(Data for this task):
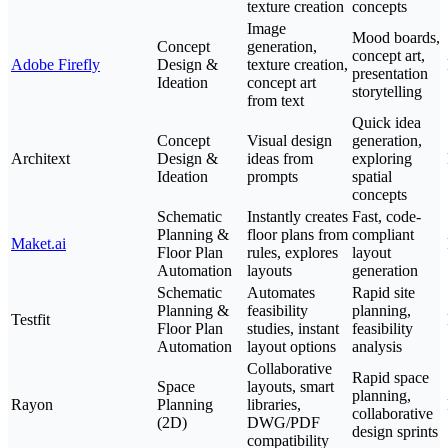
texture creation
concepts
Image
Mood boards,
Concept
generation,
concept art,
Adobe Firefly
Design &
texture creation,
presentation
Ideation
concept art
storytelling
from text
Quick idea
Concept
Visual design
generation,
Architext
Design &
ideas from
exploring
Ideation
prompts
spatial
concepts
Schematic
Instantly creates
Fast, code-
Planning &
floor plans from
compliant
Maket.ai
Floor Plan
rules, explores
layout
Automation
layouts
generation
Schematic
Automates
Rapid site
Planning &
feasibility
planning,
Testfit
Floor Plan
studies, instant
feasibility
Automation
layout options
analysis
Collaborative
Rapid space
Space
layouts, smart
planning,
Rayon
Planning
libraries,
collaborative
(2D)
DWG/PDF
design sprints
compatibility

(Task directions):
Find every line of the data that includes the string "from". Copy each of those lines.

(Your response):
from text
ideas from
floor plans from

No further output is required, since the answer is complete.